I think I speak for others when I say the best way to judge the efficacy of this project is some real-world, on-site examples of it being used in prod. I'm especially curious for its performance in feature-request or flakey bug report type issues as opposed to reliable test failures. I expect the former is much tougher!

Thank you for your interest. There are some interesting examples in the SWE-bench-lite benchmark which are resolved by AutoCodeRover:

- From sympy: https://github.com/sympy/sympy/issues/13643. AutoCodeRover's patch for it: https://github.com/nus-apr/auto-code-rover/blob/main/results...
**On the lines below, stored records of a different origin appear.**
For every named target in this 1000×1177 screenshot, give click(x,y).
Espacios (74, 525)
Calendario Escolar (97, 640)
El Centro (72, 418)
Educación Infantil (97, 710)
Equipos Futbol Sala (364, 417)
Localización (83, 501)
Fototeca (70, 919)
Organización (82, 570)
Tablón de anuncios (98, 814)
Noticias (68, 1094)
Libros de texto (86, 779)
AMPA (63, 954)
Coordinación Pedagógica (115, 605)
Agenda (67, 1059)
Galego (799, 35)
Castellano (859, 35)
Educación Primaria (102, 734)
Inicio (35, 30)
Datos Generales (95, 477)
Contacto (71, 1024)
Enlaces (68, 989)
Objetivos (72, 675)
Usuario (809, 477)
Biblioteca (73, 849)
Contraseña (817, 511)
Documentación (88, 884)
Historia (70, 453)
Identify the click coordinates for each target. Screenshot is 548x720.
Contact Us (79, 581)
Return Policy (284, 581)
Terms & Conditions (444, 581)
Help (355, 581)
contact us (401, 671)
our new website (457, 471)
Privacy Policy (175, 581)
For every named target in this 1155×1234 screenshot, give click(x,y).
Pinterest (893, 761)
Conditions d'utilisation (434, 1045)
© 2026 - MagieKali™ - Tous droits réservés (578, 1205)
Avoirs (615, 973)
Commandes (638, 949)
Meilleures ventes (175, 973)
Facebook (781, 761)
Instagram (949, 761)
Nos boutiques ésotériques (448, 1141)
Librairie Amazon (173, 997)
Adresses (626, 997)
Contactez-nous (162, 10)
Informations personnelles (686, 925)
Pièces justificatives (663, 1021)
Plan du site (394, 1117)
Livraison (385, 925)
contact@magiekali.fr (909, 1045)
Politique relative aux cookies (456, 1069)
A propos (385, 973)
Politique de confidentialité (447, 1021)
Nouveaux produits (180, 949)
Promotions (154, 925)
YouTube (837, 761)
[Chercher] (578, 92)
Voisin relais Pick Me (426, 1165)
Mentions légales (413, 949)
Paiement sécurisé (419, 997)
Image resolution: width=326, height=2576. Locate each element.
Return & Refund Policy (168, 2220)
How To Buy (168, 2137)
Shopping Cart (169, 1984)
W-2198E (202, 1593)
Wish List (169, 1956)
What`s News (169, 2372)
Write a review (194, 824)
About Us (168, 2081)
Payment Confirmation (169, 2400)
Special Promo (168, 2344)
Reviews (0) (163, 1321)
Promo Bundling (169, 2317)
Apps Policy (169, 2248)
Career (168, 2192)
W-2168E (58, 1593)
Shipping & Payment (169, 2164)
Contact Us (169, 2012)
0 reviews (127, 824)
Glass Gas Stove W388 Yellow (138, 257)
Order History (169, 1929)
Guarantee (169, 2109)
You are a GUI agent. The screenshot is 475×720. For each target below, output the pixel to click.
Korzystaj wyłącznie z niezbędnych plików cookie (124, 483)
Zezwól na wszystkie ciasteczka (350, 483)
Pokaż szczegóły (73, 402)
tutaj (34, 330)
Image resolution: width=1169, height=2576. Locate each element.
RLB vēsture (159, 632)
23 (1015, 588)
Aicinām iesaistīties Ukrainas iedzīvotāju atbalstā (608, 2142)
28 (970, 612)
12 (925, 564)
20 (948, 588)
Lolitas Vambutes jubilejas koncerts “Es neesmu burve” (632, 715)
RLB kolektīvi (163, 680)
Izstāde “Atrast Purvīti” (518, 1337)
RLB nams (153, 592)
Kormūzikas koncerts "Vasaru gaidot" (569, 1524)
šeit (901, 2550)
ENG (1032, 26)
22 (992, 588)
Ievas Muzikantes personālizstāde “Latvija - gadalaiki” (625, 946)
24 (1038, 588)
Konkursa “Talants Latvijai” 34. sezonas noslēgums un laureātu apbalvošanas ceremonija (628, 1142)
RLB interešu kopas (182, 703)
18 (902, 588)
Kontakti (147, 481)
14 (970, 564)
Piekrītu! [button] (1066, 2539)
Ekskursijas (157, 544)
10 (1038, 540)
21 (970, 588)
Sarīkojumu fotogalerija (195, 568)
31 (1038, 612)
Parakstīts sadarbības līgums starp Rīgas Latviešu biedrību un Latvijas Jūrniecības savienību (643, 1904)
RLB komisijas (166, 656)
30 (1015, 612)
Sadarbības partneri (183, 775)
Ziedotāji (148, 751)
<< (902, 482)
- Another one from scikit-learn: https://github.com/scikit-learn/scikit-learn/issues/13070. AutoCodeRover's patch (https://github.com/nus-apr/auto-code-rover/blob/main/results...) modified a few lines below (compared to the developer patch) and wrote a different comment.

There are more examples in the results directory (https://github.com/nus-apr/auto-code-rover/tree/main/results).

fwiw the example issue highlighted in the post was already fixed by a human 3 years ago so I wouldn't expect to see much in the way of real life fixed issues yet.